LR: In addition to your 24/7 job in winter to create the daily avalanche report, record snow profiles, evaluate them and spend hours reviewing and analyzing data on weather and snow, interviews and warnings about precarious situations in the media are as much a part of your work as snow is to winter. How many interviews have you given since you joined LWD Tirol? Can you give an estimate - it must be in the thousands?
RM: This year in October and early November, there were probably around 50. In an average winter, there are several hundred interviews. After an avalanche accident like the one on the Großvenediger at the beginning of October with the first avalanche victim, the phone rings almost non-stop. I'm now starting my 31st winter in avalanche warning, there really must be thousands by now. I used to keep newspaper cuttings, but I stopped doing that a long time ago.
In the beginning, I was very reluctant to do interviews in this job. But I realized that if you don't do it, others will talk about your work. And the avalanche is a very interesting topic in terms of media presence. The great white death is similar to the great white shark, a myth, scary. You hear almost nothing about the many traffic fatalities or drowning victims. Of the handful of fatal avalanche accidents per season in Tyrol, almost every one is on a front page. But actually, the journey to the mountain is more dangerous than the mountain itself.
And I see it as one of the main tasks of the avalanche warning service to issue warnings when necessary. After all, we are a warning service and not a secret service and the public also provides tax money for this.
How did the avalanche warning service in Tyrol actually come about? Usually, the installation of warning systems is preceded by major disasters.
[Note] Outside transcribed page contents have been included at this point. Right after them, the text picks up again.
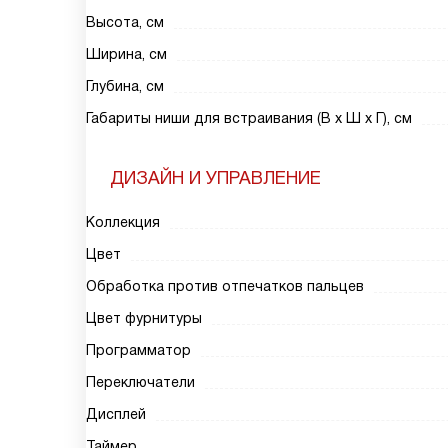
Высота, см
Ширина, см
Глубина, см
Габариты ниши для встраивания (В х Ш х Г), см
ДИЗАЙН И УПРАВЛЕНИЕ
Коллекция
Цвет
Обработка против отпечатков пальцев
Цвет фурнитуры
Программатор
Переключатели
Дисплей
Таймер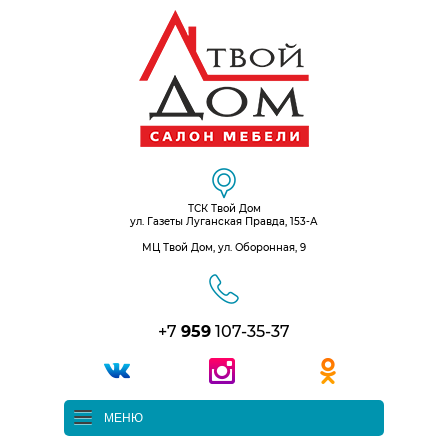
ТСК Твой Дом
ул. Газеты Луганская Правда, 153-А
МЦ Твой Дом, ул. Оборонная, 9
+7
959
107-35-37
МЕНЮ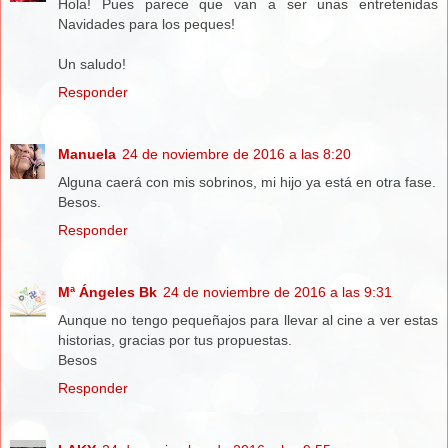
Hola! Pues parece que van a ser unas entretenidas
Navidades para los peques!
Un saludo!
Responder
Manuela
24 de noviembre de 2016 a las 8:20
Alguna caerá con mis sobrinos, mi hijo ya está en otra fase.
Besos.
Responder
Mª Ángeles Bk
24 de noviembre de 2016 a las 9:31
Aunque no tengo pequeñajos para llevar al cine a ver estas
historias, gracias por tus propuestas.
Besos
Responder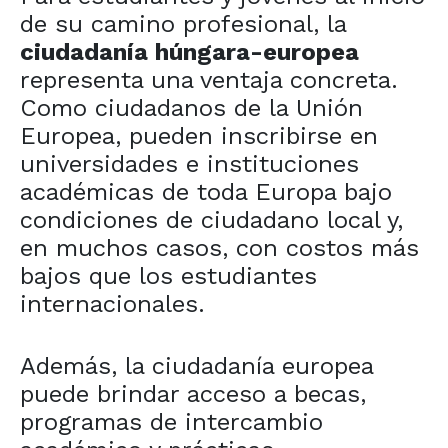
de su camino profesional, la
ciudadanía húngara-europea
representa una ventaja concreta.
Como ciudadanos de la Unión
Europea, pueden inscribirse en
universidades e instituciones
académicas de toda Europa bajo
condiciones de ciudadano local y,
en muchos casos, con costos más
bajos que los estudiantes
internacionales.
Además, la ciudadanía europea
puede brindar acceso a becas,
programas de intercambio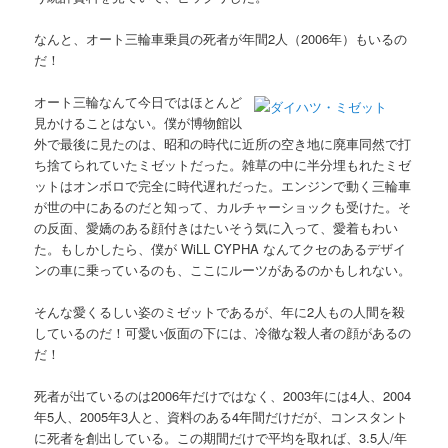
なんと、オート三輪車乗員の死者が年間2人（2006年）もいるの
だ！
オート三輪なんて今日ではほとんど
見かけることはない。僕が博物館以
外で最後に見たのは、昭和の時代に近所の空き地に廃車同然で打
ち捨てられていたミゼットだった。雑草の中に半分埋もれたミゼ
ットはオンボロで完全に時代遅れだった。エンジンで動く三輪車
が世の中にあるのだと知って、カルチャーショックも受けた。そ
の反面、愛嬌のある顔付きはたいそう気に入って、愛着もわい
た。もしかしたら、僕が WiLL CYPHA なんてクセのあるデザイ
ンの車に乗っているのも、ここにルーツがあるのかもしれない。
そんな愛くるしい姿のミゼットであるが、年に2人もの人間を殺
しているのだ！可愛い仮面の下には、冷徹な殺人者の顔があるの
だ！
死者が出ているのは2006年だけではなく、2003年には4人、2004
年5人、2005年3人と、資料のある4年間だけだが、コンスタント
に死者を創出している。この期間だけで平均を取れば、3.5人/年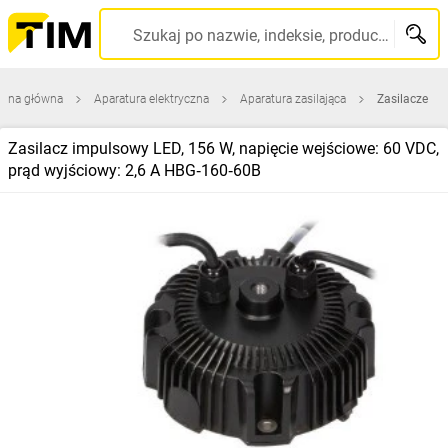
Szukaj po nazwie, indeksie, producencie, kodzie kreskowym...
rona główna
Aparatura elektryczna
Aparatura zasilająca
Zasilacze
Zasilacz impulsowy LED, 156 W, napięcie wejściowe: 60 VDC,
prąd wyjściowy: 2,6 A HBG‑160‑60B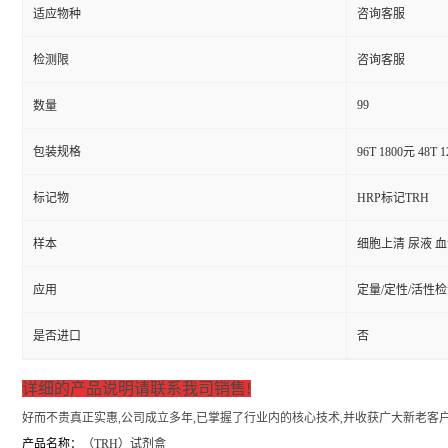
适应物种
咨询客服
检测限
咨询客服
99
数量
包装规格
96T 1800元 48T 
标记物
HRP标记TRH
样本
细胞上清 尿液 
应用
定量/定性/活性
是否进口
否
详细的产品说明请联系我司销售!
好而不贵真正实惠,公司成立多年,已掌握了行业内的核心技术,并收获广大新老客户
产品名称：
（
TRH）试剂盒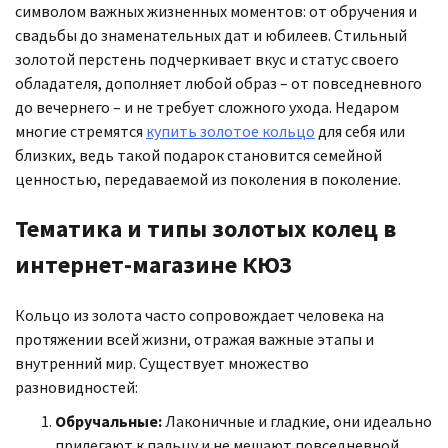
символом важных жизненных моментов: от обручения и
свадьбы до знаменательных дат и юбилеев. Стильный
золотой перстень подчеркивает вкус и статус своего
обладателя, дополняет любой образ – от повседневного
до вечернего – и не требует сложного ухода. Недаром
многие стремятся
купить золотое кольцо
для себя или
близких, ведь такой подарок становится семейной
ценностью, передаваемой из поколения в поколение.
Тематика и типы золотых колец в
интернет-магазине КЮЗ
Кольцо из золота часто сопровождает человека на
протяжении всей жизни, отражая важные этапы и
внутренний мир. Существует множество
разновидностей:
Обручальные:
Лаконичные и гладкие, они идеально
прилегают к пальцу и не мешают повседневной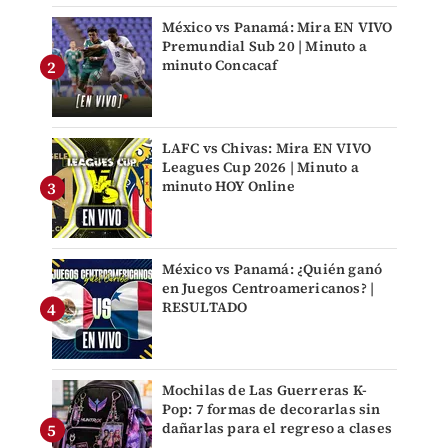
México vs Panamá: Mira EN VIVO
Premundial Sub 20 | Minuto a
minuto Concacaf
LAFC vs Chivas: Mira EN VIVO
Leagues Cup 2026 | Minuto a
minuto HOY Online
México vs Panamá: ¿Quién ganó
en Juegos Centroamericanos? |
RESULTADO
Mochilas de Las Guerreras K-
Pop: 7 formas de decorarlas sin
dañarlas para el regreso a clases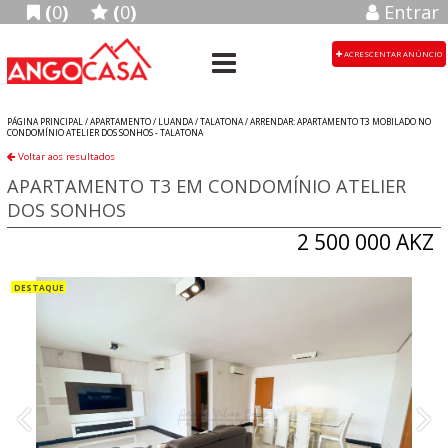
(
0
)
(
0
)
Entrar
ACRESCENTAR ANÚNCIO
PÁGINA PRINCIPAL /
APARTAMENTO
/
LUANDA
/
TALATONA
/
ARRENDAR: APARTAMENTO T3 MOBILADO NO
CONDOMÍNIO ATELIER DOS SONHOS - TALATONA
Voltar aos resultados
APARTAMENTO T3 EM CONDOMÍNIO ATELIER
DOS SONHOS
2 500 000 AKZ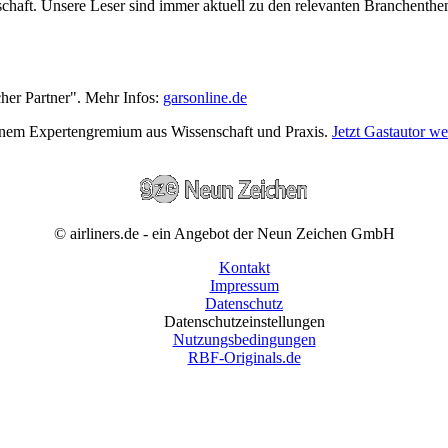
wirtschaft. Unsere Leser sind immer aktuell zu den relevanten Branchen
cher Partner". Mehr Infos:
garsonline.de
einem Expertengremium aus Wissenschaft und Praxis.
Jetzt Gastautor w
© airliners.de - ein Angebot der Neun Zeichen GmbH
Kontakt
Impressum
Datenschutz
Datenschutzeinstellungen
Nutzungsbedingungen
RBF-Originals.de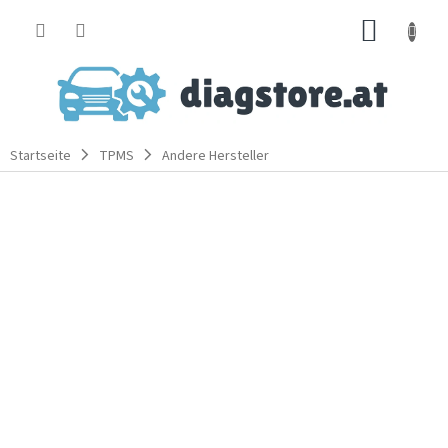
Zum
WARE
Inhalt
springen
Startseite
TPMS
Andere Hersteller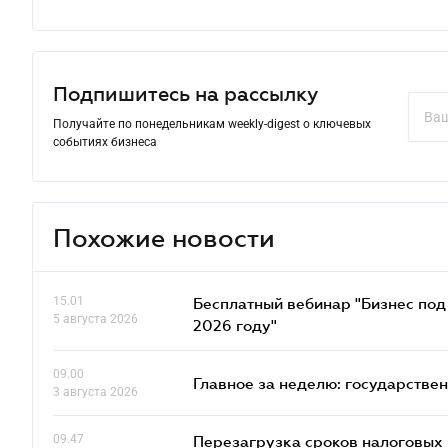
Подпишитесь на рассылку
Получайте по понедельникам weekly-digest о ключевых
событиях бизнеса
Похожие новости
15.01
Бесплатный вебинар "Бизнес под 
5 августа 2026
2026 году"
09.00
Главное за неделю: государстве
3 августа 2026
09.47
Перезагрузка сроков налоговых п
In the 1950s, there were two major avalanche winters in Austria, 1951 and 1954, each with well over 100 deaths in the permanent settlement area.
My grandfather always told me that in 1951, the entire Sellraintal road between Sellrain and Kühtai was a single avalanche cone.
In 1951, almost the entire country was affected, in 1954 mainly the Großes Walsertal. However, the main reason for the founding of the LWD Tyrol on December 1, 1960 was Tyrol's application for the 1964 Winter Olympics.
Since the founding of the LWD in Tyrol, how many avalanche forecasters have there been? Have there been frequent changes or have your predecessors remained as loyal to the profession for decades as you have?"
There are and have been a total of six forecasters. From 1960 to the end of the 1970s, Otto Schimpp was the only avalanche forecaster in Tyrol. Then Raimund Mayr joined, who took over from Schimpp in 1990. I was part of the team from 1990 onwards. Since October 1999 as head of the avalanche warning service. In 1999, Patrick Nairz also joined as a forecaster. Since 2019, two young, motivated and excellent forecasters have been on board: Norbert Lanzanasto and Christoph Mitterer.
I am now probably one of the longest-serving avalanche forecasters in the world. From the group picture in 1993 - when we agreed on the standardized, five-level danger scale at a Europe-wide meeting of avalanche warning services - only I am still in office.